In the caption of his opening brief, Johnson states "Oral Argument Requested." This is an improper request for oral argument in this court. See Ariz. R. Civ. App. P. 18(a) ("The Court of Appeals may schedule a case for oral argument if a party files a separate request for oral argument . . . ." (emphasis added)). In any event, oral argument would not be helpful in this case; thus, we deny Johnson's request. See Ariz. R. Civ. App. P. 18(b)(3).
¶8 Foremost, we conclude Johnson has waived any argument challenging the denial of his motion to vacate. Rule 13(a)(7)(A), Ariz. R. Civ. App. P., requires an opening brief to include "supporting reasons for each contention." Johnson contends the judgment should have been set aside if the trial court had any doubt as to whether it should have been vacated. He does not, however, explain what might have led to the court's "doubt," let alone address its conclusion that he had not shown excusable neglect and a meritorious defense. It is not incumbent on this court to develop arguments for a party. See Ace Auto. Prods., Inc. v. Van Duyne, 156 Ariz. 140, 143 (App. 1987). Therefore, although Johnson is self-represented, we do not address this argument. See Higgins v. Higgins, 194 Ariz. 266, ¶ 12 (App. 1999) ("One who represents herself in civil litigation is given the same consideration on appeal as one who has been represented by counsel" and "is held to the same familiarity with court procedures and the same notice of statutes, rules, and legal principles as is expected of a lawyer."); Ritchie v. Krasner, 221 Ariz. 288, ¶ 62 (App. 2009) (failure to comply with Rule 13(a)(7) may constitute abandonment and waiver of claim).
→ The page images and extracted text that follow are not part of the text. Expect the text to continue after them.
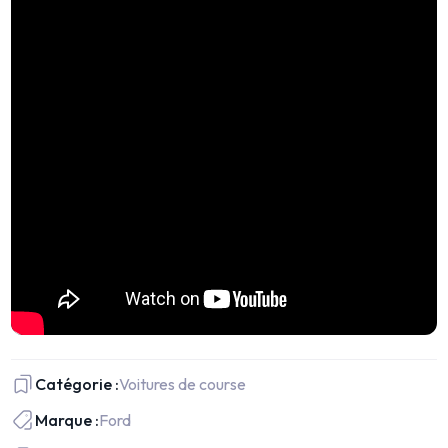
Catégorie :
Voitures de course
Marque :
Ford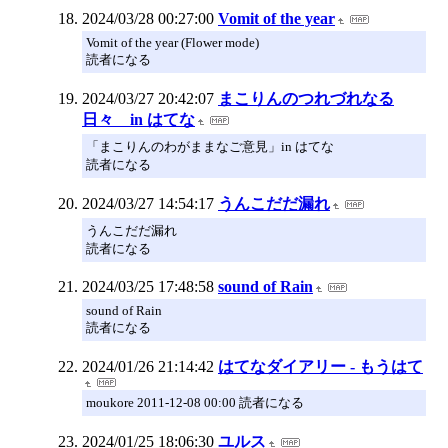
2024/03/28 00:27:00
Vomit of the year
Vomit of the year (Flower mode)
読者になる
2024/03/27 20:42:07
まこりんのつれづれなる
日々 in はてな
「まこりんのわがままなご意見」in はてな
読者になる
2024/03/27 14:54:17
うんこだだ漏れ
うんこだだ漏れ
読者になる
2024/03/25 17:48:58
sound of Rain
sound of Rain
読者になる
2024/01/26 21:14:42
はてなダイアリー - もうはて
moukore 2011-12-08 00:00 読者になる
2024/01/25 18:06:30
ユルス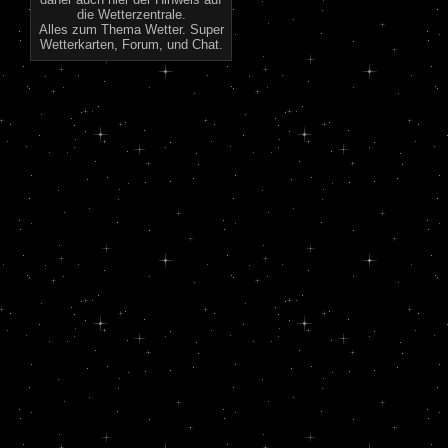
die Wetterzentrale.
Alles zum Thema Wetter. Super
Wetterkarten, Forum, und Chat.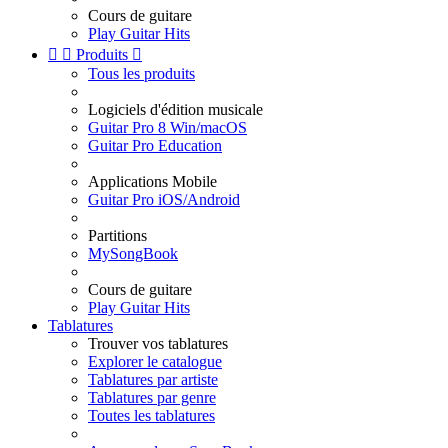
Cours de guitare
Play Guitar Hits


Produits

Tous les produits
Logiciels d'édition musicale
Guitar Pro 8 Win/macOS
Guitar Pro Education
Applications Mobile
Guitar Pro iOS/Android
Partitions
MySongBook
Cours de guitare
Play Guitar Hits
Tablatures
Trouver vos tablatures
Explorer le catalogue
Tablatures par artiste
Tablatures par genre
Toutes les tablatures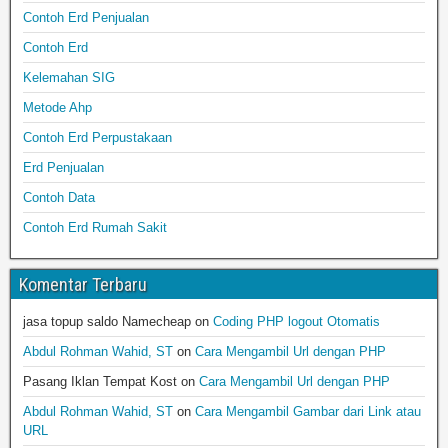
Contoh Erd Penjualan
Contoh Erd
Kelemahan SIG
Metode Ahp
Contoh Erd Perpustakaan
Erd Penjualan
Contoh Data
Contoh Erd Rumah Sakit
Komentar Terbaru
jasa topup saldo Namecheap
on
Coding PHP logout Otomatis
Abdul Rohman Wahid, ST
on
Cara Mengambil Url dengan PHP
Pasang Iklan Tempat Kost
on
Cara Mengambil Url dengan PHP
Abdul Rohman Wahid, ST
on
Cara Mengambil Gambar dari Link atau
URL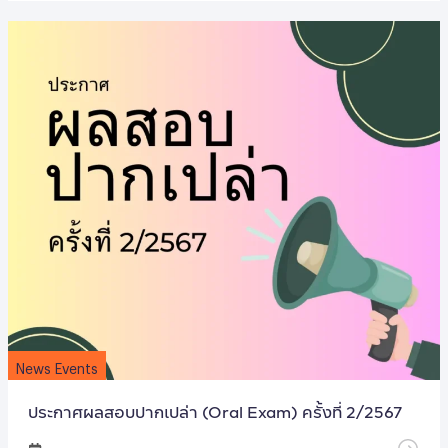
News Events
ประกาศผลสอบปากเปล่า (Oral Exam) ครั้งที่ 2/2567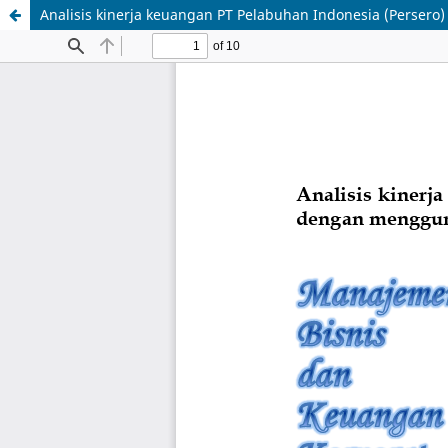
Analisis kinerja keuangan PT Pelabuhan Indonesia (Perse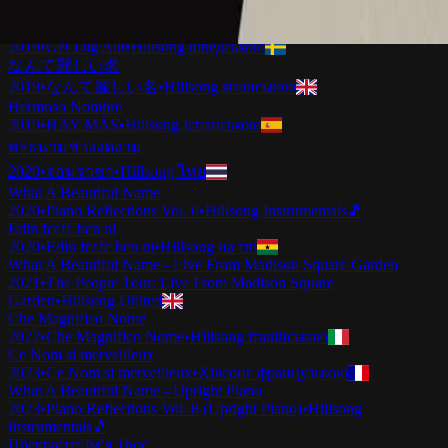
2019
•
Ku Adalah Anak-Mu
•
Hillsong індонезійською
Vilket Underbart Namn
2019
•
Ger Dig Allt
•
Hillsong шведською
なんて麗しい名
2019
•
なんて麗しい名
•
Hillsong японською
Hermoso Nombre
2019
•
HAY MÁS
•
Hillsong Іспанською
พระนามช่างงดงาม
2020
•
จอมราชา
•
Hillsong ไทย
What A Beautiful Name
2020
•
Piano Reflections Vol. 6
•
Hillsong Instrumentals
🎵
Edin fɛɛfɛ bɛn ni
2020
•
Edin fɛɛfɛ bɛn ni
•
Hillsong на тві
What A Beautiful Name - Live From Madison Square Garden
2021
•
The People Tour: Live From Madison Square
Garden
•
Hillsong United
Che Magnifico Nome
2022
•
Che Magnifico Nome
•
Hillsong італійською
Ce Nom si merveilleux
2023
•
Ce Nom si merveilleux
•
Хілсонг французькою
What A Beautiful Name - Upright Piano
2023
•
Piano Reflections Vol. 8 (Upright Piano)
•
Hillsong
Instrumentals
🎵
Прекрасне Ім’я Твоє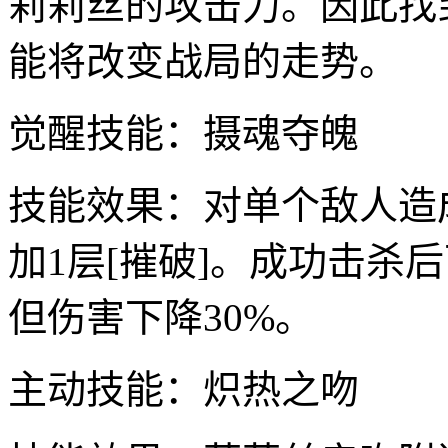
莉莉丝的攻击力。因此找
能将改变战局的走势。
觉醒技能：摄魂夺魄
技能效果：对单个敌人造成
加1层[摧破]。成功击杀
但伤害下降30%。
主动技能：炽热之吻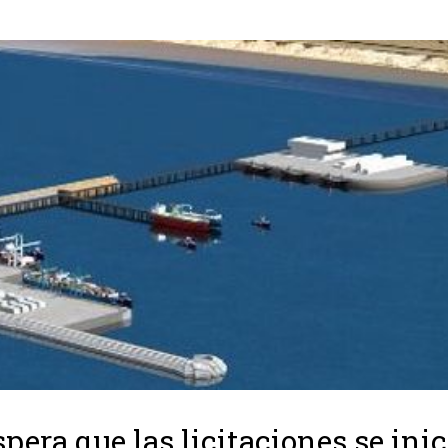
spera que las licitaciones se ini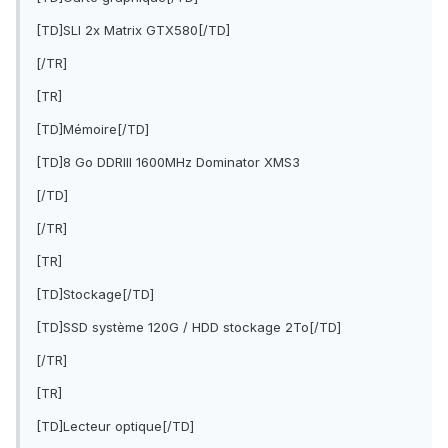
[TD]SLI 2x Matrix GTX580[/TD]
[/TR]
[TR]
[TD]Mémoire[/TD]
[TD]8 Go DDRIII 1600MHz Dominator XMS3
[/TD]
[/TR]
[TR]
[TD]Stockage[/TD]
[TD]SSD système 120G / HDD stockage 2To[/TD]
[/TR]
[TR]
[TD]Lecteur optique[/TD]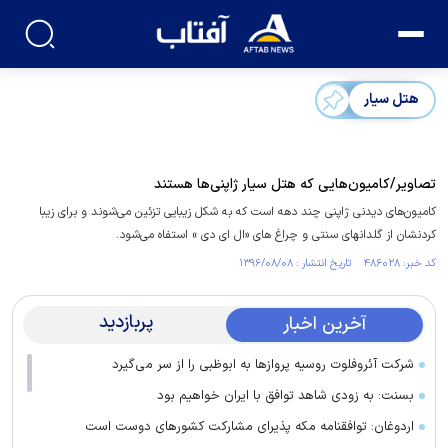
هتل سیار
تصاویر/کامیون‌هایی که هتل سیار ژاپنی‌ها هستند
کامیون‌های دیدنی ژاپنی چند دهه است که به شکل زیبایی تزئین می‌شوند و برای زیبا
کردنشان از گلدانهای سنتی و چراغ های «ال ای دی » استفاه می‌شود.
کد خبر: ۴۸۶۰۲۸ تاریخ انتشار : ۱۳۹۶/۰۸/۰۸
پربازدید
آخرین اخبار
شرکت آئروفلوت روسیه پرواز‌ها به ابوظبی را از سر می‌گیرد
بسنت: به زودی شاهد توافق با ایران خواهیم بود
اردوغان: توافقنامه مکه پذیرای مشارکت کشور‌های دوست است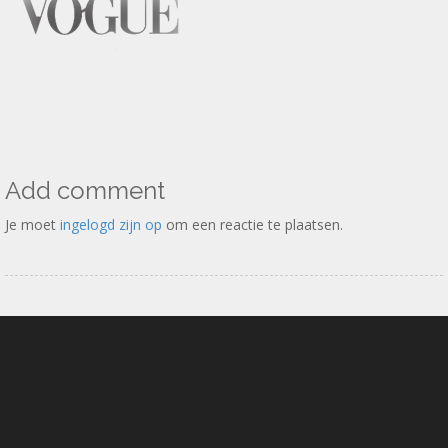
Add comment
Je moet
ingelogd zijn op
om een reactie te plaatsen.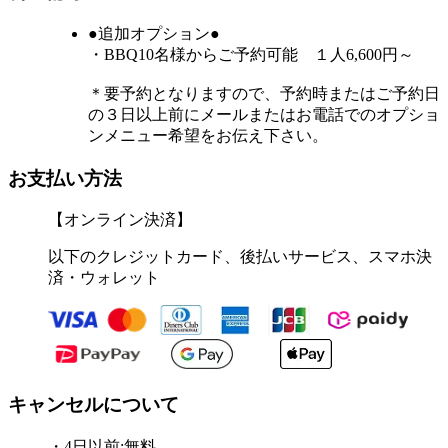
●追加オプション●
・BBQ10名様からご予約可能 １人6,600円～
＊要予約となりますので、予約時またはご予約日
の３日以上前にメールまたはお電話でのオプショ
ンメニュー希望をお伝え下さい。
お支払い方法
【オンライン決済】
以下のクレジットカード、後払いサービス、スマホ決
済・ウォレット
キャンセルについて
・4日以前:無料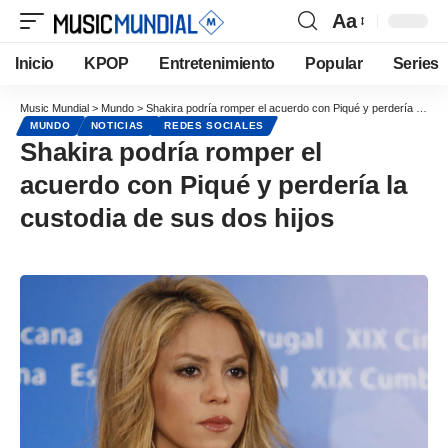
Aa
Inicio
KPOP
Entretenimiento
Popular
Series
Music Mundial
>
Mundo
>
Shakira podría romper el acuerdo con Piqué y perdería la custodia de sus dos hijos
MUNDO
NOTICIAS
REDES SOCIALES
Shakira podría romper el
acuerdo con Piqué y perdería la
custodia de sus dos hijos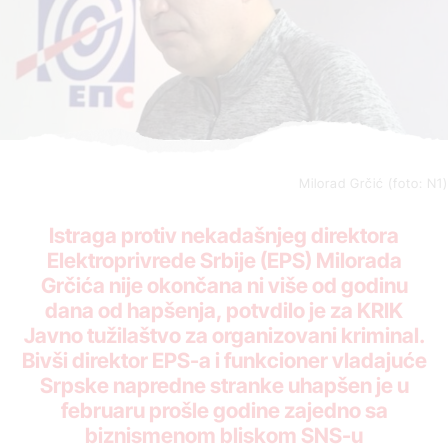
Milorad Grčić (foto: N1)
Istraga protiv nekadašnjeg direktora
Elektroprivrede Srbije (EPS) Milorada
Grčića nije okončana ni više od godinu
dana od hapšenja, potvdilo je za KRIK
Javno tužilaštvo za organizovani kriminal.
Bivši direktor EPS-a i funkcioner vladajuće
Srpske napredne stranke uhapšen je u
februaru prošle godine zajedno sa
biznismenom bliskom SNS-u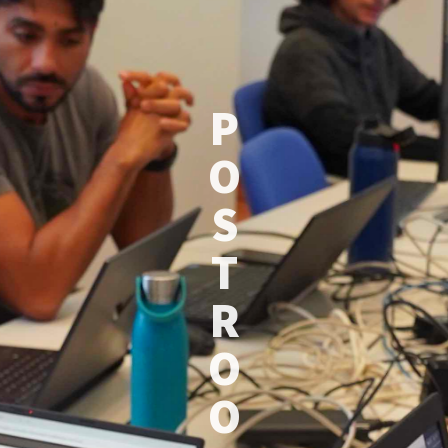
P
O
S
T
R
O
O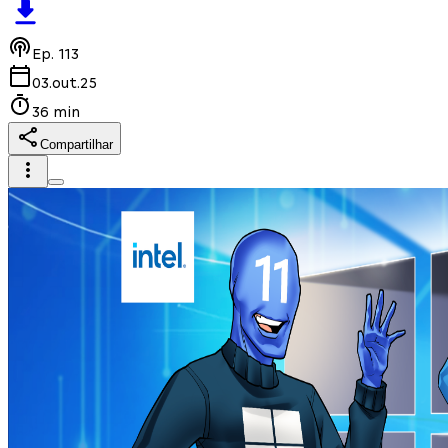
Ep.
113
03.out.25
36 min
Compartilhar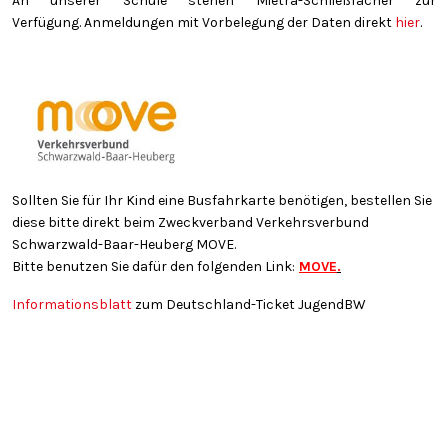
An unserer Schule stehen Mietra-Schließfächer zur
Verfügung. Anmeldungen mit Vorbelegung der Daten direkt
hier
.
Sollten Sie für Ihr Kind eine Busfahrkarte benötigen, bestellen Sie
diese bitte direkt beim Zweckverband Verkehrsverbund
Schwarzwald-Baar-Heuberg MOVE.
Bitte benutzen Sie dafür den folgenden Link:
MOVE
.
Informationsblatt
zum Deutschland-Ticket JugendBW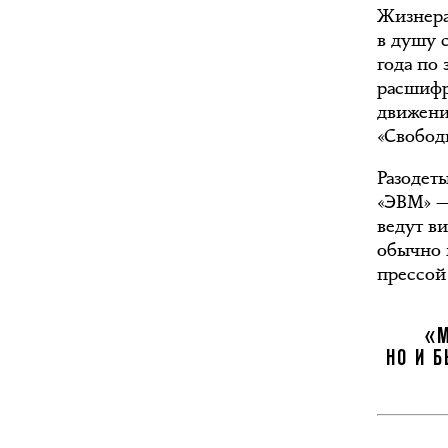
Жизнера
в душу 
года по
расшифр
движени
«Свободн
Разодет
«ЭВМ» —
ведут в
обычно 
прессой
«М
НО И 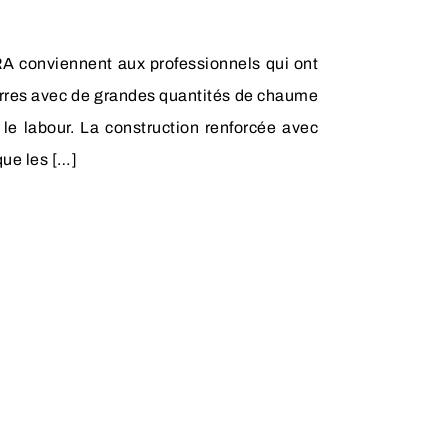
conviennent aux professionnels qui ont
 terres avec de grandes quantités de chaume
 le labour. La construction renforcée avec
que les […]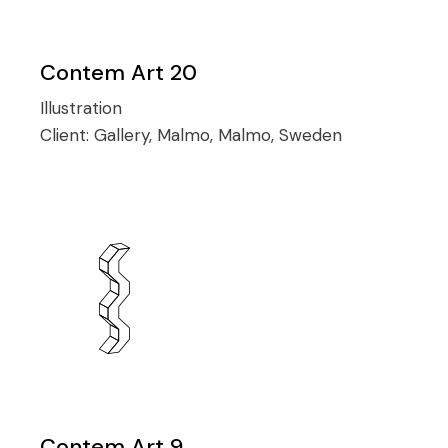
Contem Art 20
Illustration
Client:
Gallery, Malmo, Malmo, Sweden
Contem Art 9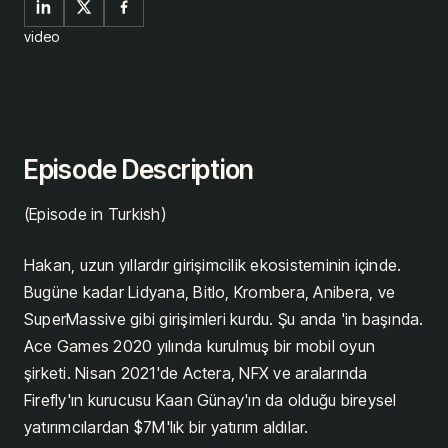
video
Episode Description
(Episode in Turkish)
Hakan, uzun yıllardır girişimcilik ekosisteminin içinde.
Bugüne kadar Lidyana, Bitlo, Krombera, Anibera, ve
SuperMassive gibi girişimleri kurdu. Şu anda 'in başında.
Ace Games 2020 yılında kurulmuş bir mobil oyun
şirketi. Nisan 2021'de Actera, NFX ve aralarında
Firefly'ın kurucusu Kaan Günay'ın da olduğu bireysel
yatırımcılardan $7M'lık bir yatırım aldılar.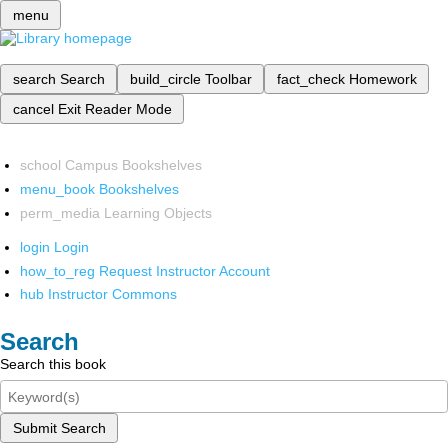
menu
search
Search
build_circle
Toolbar
fact_check
Homework
cancel
Exit Reader Mode
school
Campus Bookshelves
menu_book
Bookshelves
perm_media
Learning Objects
login
Login
how_to_reg
Request Instructor Account
hub
Instructor Commons
Search
Search this book
Submit Search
¶9 Johnson's arguments regarding the Eighth Amendment are also unpersuasive. Assuming he "was . . . entitled to a determination of whether the forfeiture of his house was unconstitutionally excessive," 319 E. Fairgrounds Dr., 205 Ariz. 403, ¶ 19, Johnson nonetheless has not rebutted the strong presumption of the forfeiture's constitutionality, see 3567 E. Alvord Road, 249 Ariz. 568, ¶ 13. Below, Johnson filed a "claim," asserting he had purchased his home for $136,000 in November 2018, and he also stated in an affidavit attached to his motion to vacate that he had purchased it "in approximately December of 2018, for somewhat over $130,000." As the state points out, Johnson pled guilty to attempted production of at least four pounds of marijuana, which is a class four felony carrying a maximum fine of $150,000. A.R.S. §§ 13-3405(A)(3), (B)(9), 13-1001(C)(3), 13-801(A).
In reply, Johnson provides what appears to be an estimate from an online real estate marketplace valuing the property at approximately $160,000. He claims the figures cited above reflect his home's value "prior to the current booming real estate market." Nonetheless, we only consider matters included in the record on appeal. See In re 6757 S. Burcham Ave., 204 Ariz. 401, ¶ 11 (App. 2003).
The state also asserts Johnson pled guilty to possessing a deadly weapon during a felony drug offense. --------
¶10 Johnson only makes the bare allegation that he has not "made so much as $1 from his . . . cultivation of marijuana in his home" in support of his argument that the forfeiture was excessive. But this addresses only one factor listed in 3567 E. Alvord Road, 249 Ariz. 568, ¶ 13, and nonetheless does not negate the state's allegations that "[t]he [quarterly] production potential for the marijuana plants being grown . . . in [Johnson's] residence was approximately 48-72 pounds, which is consistent with produc[tion] . . . for sale" with a potential annual profit of $107,520 to $161,280. Further, Johnson's reliance on Timbs—the United States Supreme Court case extending the Eighth Amendment's excessive fines clause to action by the states through the Fourteenth Amendment—is immaterial. 139 S. Ct. at 689. Arizona courts analyzed forfeitures by the state under the Eighth Amendment well before that decision. See, e.g., 319 E. Fairgrounds Dr., 205 Ariz. 403, ¶¶ 1, 12, 19. Given this, we find no error.
Disposition
¶11 For the foregoing reasons, we affirm.